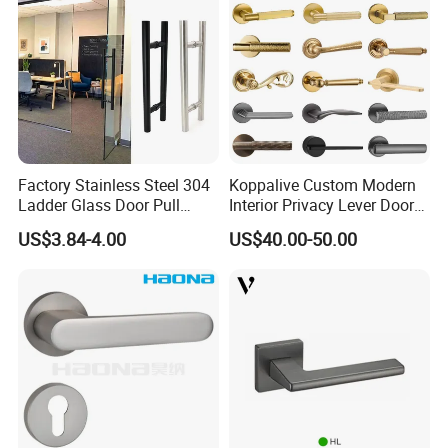
Factory Stainless Steel 304
Koppalive Custom Modern
Ladder Glass Door Pull
Interior Privacy Lever Door
Handle Back-to-Back for
Lock and Handles Set
US$3.84-4.00
US$40.00-50.00
Commercial Office Glass
Designer Luxury Passage
Entry Doors
Dummy Brass Door Handle
for Bedroom & Bathroom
┄┄┄┄┄┄┄┄┄┄┄┄┄┄┄┄┄┄┄┄
Work out how many lines of the records contain "Glass", and reply with the number alone.

2